先ず知っておいてもらいたいのは、労基法などの法律と就業規則(労働協約)の関係です。就業規則(労働協約)は法律や法令などに則った形で作られなければならず労働基準監督署に届け出る義務があります。
しかし例えば残業手当と一般に言われる賃金の割り増しについて法律はその下限を決めているにすぎません。ですから就業規則がそれより従業員に有利な形で定められているならば有利な方が優先されるのが通例です。以下は法律に定める賃金割り増しについて説明します。
(1)所定労働時間が一日8時間以下だと8時間までは割り増しはありません。
(2)8時間を超える時間外労働については25%以上割り増しになります。
(3)深夜・早朝勤務(22時以降5時まで)は25%以上割り増しになります。
(4)休日が週1日での休日出勤の場合は35%以上割り増しになります。
(完全週休2日の場合の土曜出勤などは割り増し対象外です)
(5)月60時間以上の残業の場合は50%以上割り増しになります。
これらは重複する場合があることに注意してください。つまり「8時間を超える時間外労働」+「深夜・早朝勤務」では8時間を超え22時までは25%増し22時を超えて終業までは50%増しになります。

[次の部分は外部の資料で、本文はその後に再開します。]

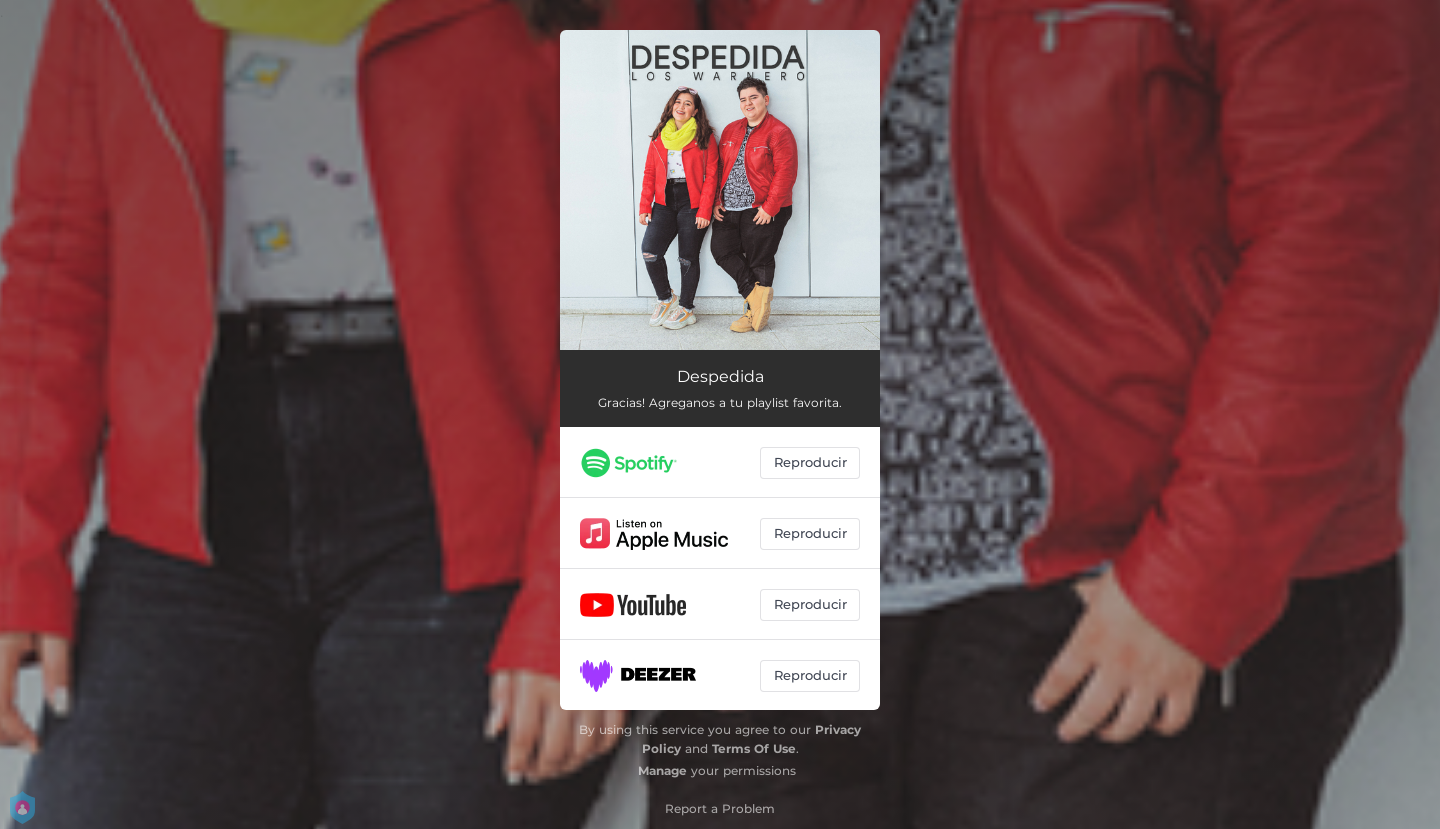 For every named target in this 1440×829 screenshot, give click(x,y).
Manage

先ず割り増しになる賃金の対象ですが、これは会社によって呼び方が違うと思いますが「基礎給与」や「基本給」と呼ばれている部分で、もし家族手当や住宅手当など基礎給与以外の部分が支給されていればこれは対象から除かれます。皆勤手当や結婚手当なども除かれますのでご注意ください。
ここでは仮に基礎給与の時間単価を「時給」と呼びます。上記の(1)から(5)までの計算式を以下に書きますのでエクセルなどで勤怠管理表を作る際の参考にしてください。
(1)時給×時間外勤務時間(8時間まで)
(2)時給×時間外勤務時間×1.25
(3)時給×時間外勤務時間×1.25
(4)時給×時間外勤務時間×1.35
(5)時給×時間外勤務時間×1.5
例えば8時から休憩1時間を含んで23時まで勤務した場合
(時給×8)+(時給×5×1.25)+(時給×1×1.5)
と言う計算になりこの金額を支払う必要があります。
管理職の場合残業手当が支給されないと言うのが世間一般での運用のされ方かと思います。しかし昨今「管理職とは」が問われ裁判所の判例でも会社側と見解が異なる判決が出されるケースも目立っています。
ですから一般的に「管理職」と言われる地位の人でも残業手当が出る可能性が出てきています。管理職の深夜残業については支払う必要ありとの最高裁判決が出ているので注意してください。
賃金などについて法律よりも就業規則が有利な場合は就業規則が基礎となります。残業手当は重複項目がありその分が加算されます。管理職でも深夜残業手当の支給が必要になります。